“The cure” reflects real life with Fibromyalgia Three Ways of Lady Gaga

By Casey. Lady Gaga’s headlines in 2017 were dominant, after revealing her fibromyalgia and chronic pain difficulties. I immediately began to wonder how Lady Gaga’s chronic illness could impact her music, as someone who was diagnosed with fibromyalgia at age 11. Cue Lady Gaga is the cure. There is certainly a lot of ways to perform the lyrics of Lady Gaga now, as with any song, and I won’t analyze all lines.

Nevertheless, I have found a few ways that Lady Gaga’s “The Cure” seems to reflect fibromyalgia’s life reality… and three reasons why Lady Gaga’s “The Cure” might be a valid song for fibromyalgia’s and their friends.

We sometimes need help with small things – and those who take the time to offer it appreciate it.

The track begins with the line: “Your song will be undressed and Lady Gaga sings, ‘ I will take care of your feet, hands, legs, babe, close eyes. I’m going to be singing your favorite track, I’ve been writing this lullaby for you.” This is the track that begins.

How can these words relate to fibromyalgia then? Well, one of the most frustrating facts about chronic pain is how difficult a job can be. I’m extremely happy that my fibromyalgia pain isn’t as bad as it was once thanks to various lifestyle changes. But even small things I do every day, like replying to emails, going to school or cooking my own food, when I’m hit with a fibromyalgia, can feel nearly impossible.

Not only this, but when that happens in those days it is almost necessary to receive assistance from a dear person or friend to work as closely as I can.
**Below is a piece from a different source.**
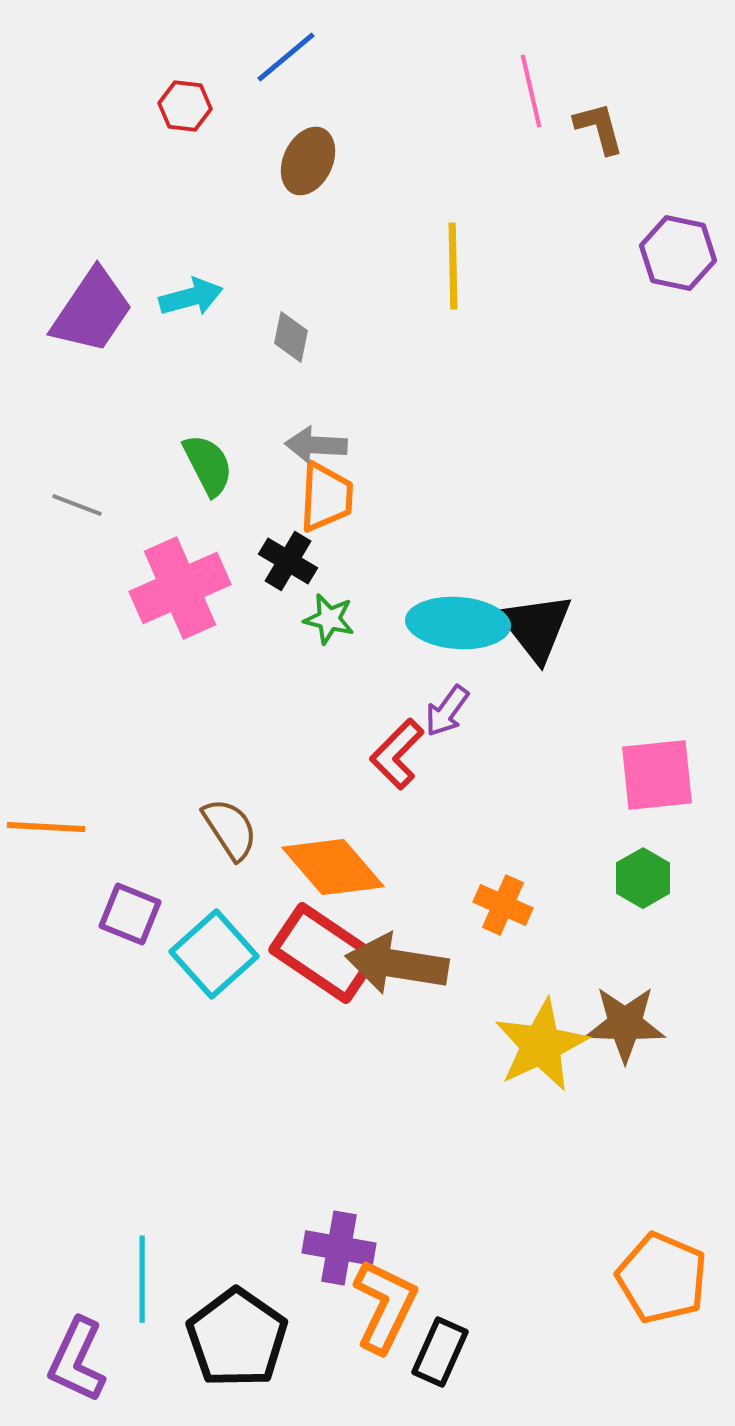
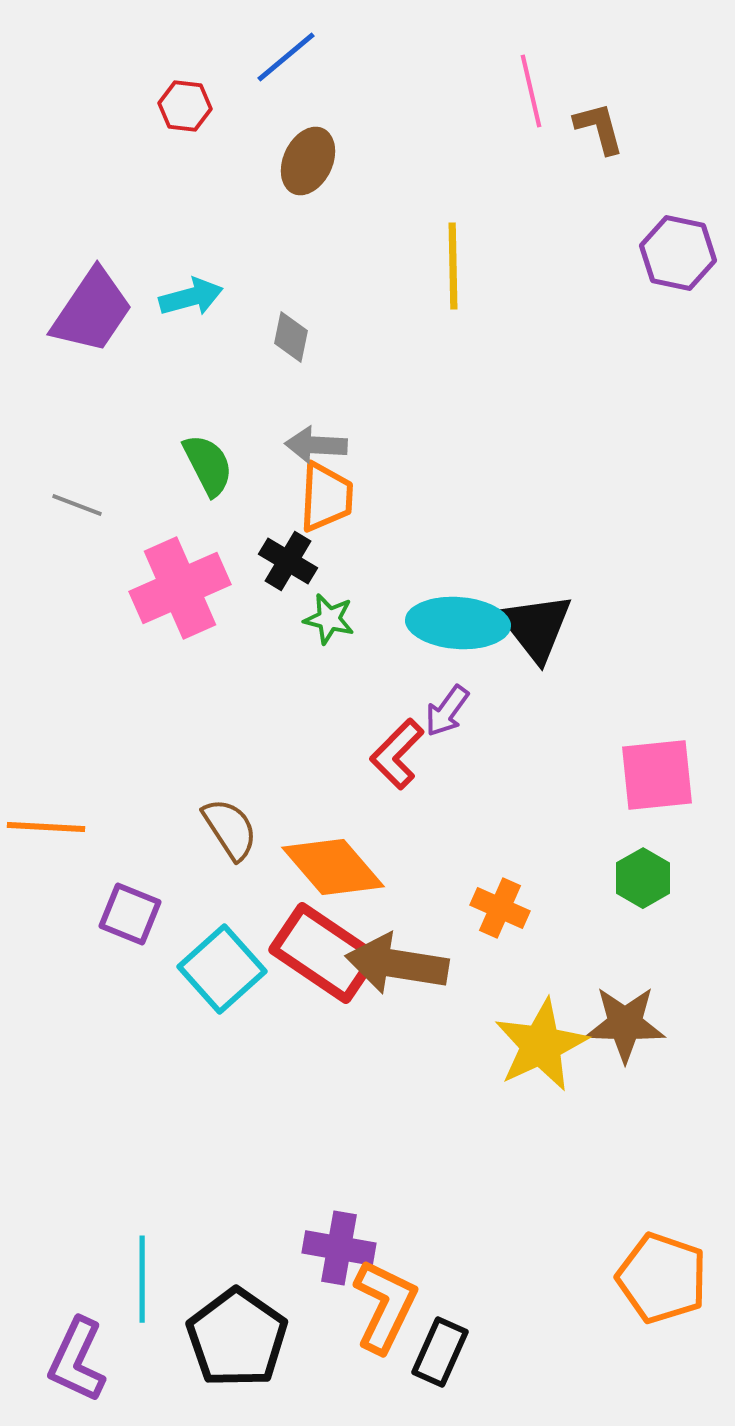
orange cross: moved 3 px left, 3 px down
cyan square: moved 8 px right, 15 px down
orange pentagon: rotated 4 degrees counterclockwise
Personally, my fibromyalgia is usually the hardest in my shoulders, back and neck… and in bad days, someone’ rubbing’ those areas and’ treating‘ pain is the best gift that I could ever get. I imagine that many other warriors of fibromyalgia hearing the song of Lady Gaga feel the same way in a bad flare up.

2. Living with a chronic disease – AKA, an untreated disease – is hard for freakin … everyone involved.

I’d probably say something like, if I had to sum up what is meant by Lady Gaga’s “The cure,” it’s like, “that someone sings to a loved one who (literally, metaphorically or both) and tries to ease his pain.”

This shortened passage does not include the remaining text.